On  May 19, [EMAIL PROTECTED] wrote:
> Today one of my four SCSI disks in a RAID 0/1 setup broke. The kernel
> is 2.2.15 with Ingo's raid-2.2.15-A0. The error message says
> 
>      md: bug in file md.c, line 485 
> 
> Here are some details:
(deleted)


Yep.  This occurred to me only yesterday as I was mucking around in
the 2.3.99 raid code, but RAID1 over RAID0 is unsafe in both Ingo's
2.2 patches and in the current 2.3.

The scenario goes like this (for the techincally minded):
md2 is a RAID-1 array of md0 and md1.
md0 is a RAID-0 array of sda12 and sdb13
md1 is a RAID-0 array of sdc7 and sdb7

- a read request comes in for md2
- to service this we create a read request on md0 (say).
- This request gets mapped to sda12(say). Note that it is the same
   request, not a new one.  b_blocknr and b_dev are not changed, 
   they still refer to md0 (or actually md2).  But b_rsector and
   b_rdev now refer to sda12.
- We get an error on sda12 and the request gets returned with an
  error flag.
- md2 checks b_rdev to see which device was in error.

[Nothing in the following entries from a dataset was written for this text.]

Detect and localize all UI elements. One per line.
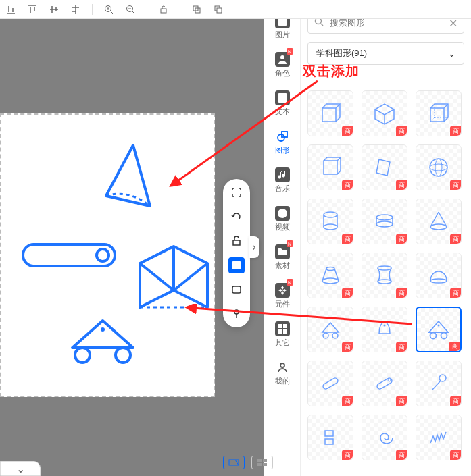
commercial-tag: 商	[450, 126, 461, 136]
shape-cell-flag-pin[interactable]: 商	[416, 361, 462, 406]
bottom-tab[interactable]: ⌄	[0, 461, 41, 476]
tab-text[interactable]: T文本	[269, 88, 296, 120]
shape-cell-cone[interactable]: 商	[416, 199, 462, 244]
zoom-in-icon[interactable]	[103, 4, 114, 15]
shape-cell-sphere[interactable]: 商	[416, 144, 462, 190]
svg-point-33	[324, 212, 337, 217]
tab-label: 元件	[275, 299, 290, 309]
commercial-tag: 商	[396, 288, 407, 298]
commercial-tag: 商	[396, 126, 407, 136]
divider	[92, 4, 93, 15]
new-badge: N	[287, 279, 293, 286]
music-icon	[275, 167, 290, 182]
svg-rect-13	[232, 261, 241, 269]
top-toolbar	[0, 0, 471, 19]
commercial-tag: 商	[396, 396, 407, 406]
unlock-icon[interactable]	[158, 4, 169, 15]
tab-mine[interactable]: 我的	[269, 357, 296, 389]
view-mode-icon[interactable]	[223, 456, 245, 469]
svg-point-43	[323, 333, 328, 338]
shape-cell-stack[interactable]: 商	[307, 415, 353, 460]
svg-rect-58	[257, 463, 262, 466]
svg-point-37	[430, 224, 447, 230]
tab-label: 其它	[275, 338, 290, 348]
shape-cell-zigzag[interactable]: 商	[416, 415, 462, 460]
svg-rect-14	[232, 286, 241, 293]
svg-point-21	[278, 134, 284, 141]
shape-prism[interactable]	[137, 243, 211, 314]
svg-point-48	[441, 333, 447, 339]
rect-outline-icon[interactable]	[228, 282, 245, 298]
svg-point-28	[280, 363, 284, 367]
shape-tri-wheels[interactable]	[69, 317, 137, 365]
copy-icon[interactable]	[191, 4, 202, 15]
tab-other[interactable]: 其它	[269, 319, 296, 350]
align-bottom-icon[interactable]	[5, 4, 16, 15]
category-select[interactable]: 学科图形(91) ⌄	[307, 42, 464, 65]
bottom-controls	[223, 456, 273, 469]
shape-cell-capsule-diag[interactable]: 商	[307, 361, 353, 406]
svg-rect-59	[263, 463, 267, 466]
tab-material[interactable]: 素材N	[269, 242, 296, 273]
svg-rect-27	[283, 329, 287, 334]
tab-role[interactable]: 角色N	[269, 49, 296, 81]
align-baseline-icon[interactable]	[70, 4, 81, 15]
svg-point-18	[280, 55, 284, 59]
pin-icon[interactable]	[228, 306, 245, 322]
svg-point-8	[97, 249, 109, 261]
commercial-tag: 商	[396, 342, 407, 352]
category-label: 学科图形(91)	[316, 47, 367, 59]
shape-cell-cube-iso[interactable]: 商	[307, 144, 353, 190]
shape-cell-hyperboloid[interactable]: 商	[362, 253, 407, 298]
mine-icon	[275, 360, 290, 375]
fullscreen-icon[interactable]	[228, 184, 245, 201]
tab-video[interactable]: 视频	[269, 203, 296, 235]
float-expand-icon[interactable]: ›	[249, 236, 259, 258]
shape-cell-capsule-diag2[interactable]: 商	[362, 361, 407, 406]
tab-label: 音乐	[275, 184, 290, 194]
align-top-icon[interactable]	[27, 4, 38, 15]
svg-point-31	[430, 164, 447, 171]
tab-label: 素材	[275, 261, 290, 271]
svg-point-52	[439, 375, 446, 381]
rotate-icon[interactable]	[228, 209, 245, 225]
shape-cell-dome[interactable]: 商	[416, 253, 462, 298]
shape-cell-spiral[interactable]: 商	[362, 415, 407, 460]
shape-pyramid[interactable]	[103, 142, 164, 209]
lock-open-icon[interactable]	[228, 233, 245, 249]
shape-slider[interactable]	[22, 243, 116, 267]
zoom-out-icon[interactable]	[125, 4, 136, 15]
shape-cell-cube-persp[interactable]: 商	[362, 90, 407, 136]
svg-point-40	[378, 266, 391, 270]
svg-rect-12	[233, 240, 240, 245]
hint-text: 双击添加	[303, 62, 360, 80]
commercial-tag: 商	[342, 288, 353, 298]
svg-rect-53	[325, 431, 333, 436]
tab-component[interactable]: 元件N	[269, 280, 296, 312]
shape-cell-frustum[interactable]: 商	[307, 253, 353, 298]
new-badge: N	[287, 240, 293, 247]
svg-point-46	[438, 325, 440, 327]
shape-cell-cube-front[interactable]: 商	[307, 90, 353, 136]
commercial-tag: 商	[342, 396, 353, 406]
commercial-tag: 商	[342, 234, 353, 244]
tab-shape[interactable]: 图形	[269, 126, 296, 158]
shape-cell-cylinder-flat[interactable]: 商	[362, 199, 407, 244]
stage[interactable]	[0, 113, 215, 397]
shape-cell-tri-wheels[interactable]: 商	[416, 307, 462, 352]
shape-cell-tri-wheels-small[interactable]: 商	[307, 307, 353, 352]
tab-music[interactable]: 音乐	[269, 165, 296, 196]
clone-icon[interactable]	[213, 4, 224, 15]
shape-cell-bell[interactable]: 商	[362, 307, 407, 352]
rect-fill-icon[interactable]	[228, 257, 245, 273]
shape-cell-rhombus-3d[interactable]: 商	[362, 144, 407, 190]
shape-cell-cube-dash[interactable]: 商	[416, 90, 462, 136]
svg-rect-26	[278, 329, 282, 334]
shape-cell-cylinder[interactable]: 商	[307, 199, 353, 244]
tab-label: 图形	[275, 145, 290, 155]
commercial-tag: 商	[450, 288, 461, 298]
grid-mode-icon[interactable]	[251, 456, 273, 469]
commercial-tag: 商	[342, 126, 353, 136]
align-v-center-icon[interactable]	[49, 4, 59, 15]
svg-point-36	[376, 221, 393, 227]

It gets confused
  because sda12 is not part of md2.

The fix probably involves making sure that b_dev really does refer to
md0 (a quick look at the code suggests it actually refers to md2!)
and then using b_dev instead of b_rdev.

Basically, b_rdev and b_rsector cannot be trusted after a call to
make_request, but they are being trusted.